Indiabulls Housing Finance slumps most in a week since listing on exchanges.

An employee is reflected in a glass panel as he monitors securities on a computer monitor at a brokerage firm in Mumbai. (Photographer: Dhiraj Singh/Bloomberg)
An employee is reflected in a glass panel as he monitors securities on a computer monitor at a brokerage firm in Mumbai. (Photographer: Dhiraj Singh/Bloomberg)

Indian equity benchmarks resumed their decline after a breather in the previous week as earnings reported by Indian companies failed to lift investor sentiment.

The S&P BSE Sensex declined 1.2 percent to 34,316 and the NSE Nifty 50 Index dropped 1.6 percent to 10,304.

“Earnings are in line with estimates, but expensive valuations aren’t justifying the multiples,” AK Prabhakar, head of research at IDBI Capital, told BloombergQuint over the phone.

Currently, we’re going through a bear phase wherein a small miss by companies, as in the case of Reliance Industries Ltd. and Mindtree Ltd., are badly punished.
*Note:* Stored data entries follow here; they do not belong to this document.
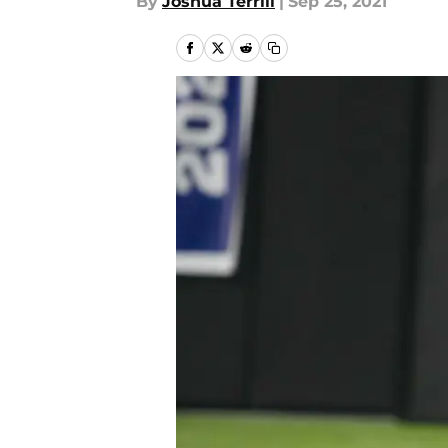
By
Joshua Terrill
|
Sep 25, 2021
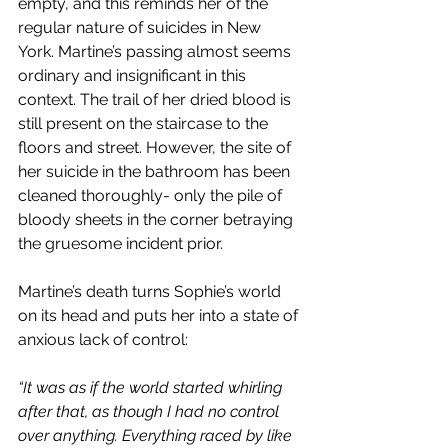
empty, and this reminds her of the 
regular nature of suicides in New 
York. Martine’s passing almost seems 
ordinary and insignificant in this 
context. The trail of her dried blood is 
still present on the staircase to the 
floors and street. However, the site of 
her suicide in the bathroom has been 
cleaned thoroughly- only the pile of 
bloody sheets in the corner betraying 
the gruesome incident prior.
Martine’s death turns Sophie’s world 
on its head and puts her into a state of 
anxious lack of control:
“It was as if the world started whirling 
after that, as though I had no control 
over anything. Everything raced by like 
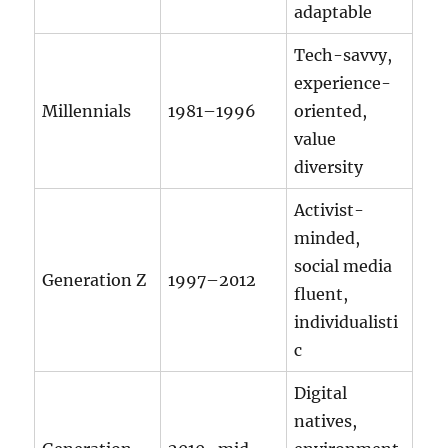
adaptable
Tech-savvy,
experience-
Millennials
1981–1996
oriented,
value
diversity
Activist-
minded,
social media
Generation Z
1997–2012
fluent,
individualisti
c
Digital
natives,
Risk-off trading is on as investors are taking money out of markets and the Nifty is headed towards 9,900 by Diwali, Prabhakar said.

Six of eight Nifty companies that have reported earnings so far have either met or beaten estimates in July-September quarter, according to data compiled by BloombergQuint.

Weekly Wrap: Nifty Resumes Decline As Mixed Start To Earnings Fail To Lift Sentiment

Indiabulls Housing Finance Ltd. was the top Nifty loser, plunging 30 percent—its worst weekly performance since listing—to Rs 654 as investors worried about its exposure to SuperTech Ltd., a property developer whose credit facilities have been downgraded to default.

Macquarie’s sales team, in a note to clients on Wednesday, said Indiabulls Housing Finance’s loans to SuperTech could be over Rs 500 crore. The lending, the brokerage said citing its discussions with the management, was for a specific project that is ringfenced and earns monthly rentals of close to Rs 30-35 crore.

Weekly Wrap: Nifty Resumes Decline As Mixed Start To Earnings Fail To Lift Sentiment

Nine of 11 sector gauges compiled by the National Stock Exchange ended lower dragged by the Nifty Auto Index's 4.3 percent drop. On the flipside, Nifty FMCG Index was the top gainer, up 2.5 percent.

The Indian rupee appreciated for the second week in a row and was the third-best performing Asian currency after consumer price inflation rose marginally in September, but remained below the four percent mark. The central bank’s announcement of a plan to buyback bonds to support the market also helped in boosting investor sentiment.

The local unit rose 0.3 percent, or 25 paise, to 73.32 per dollar.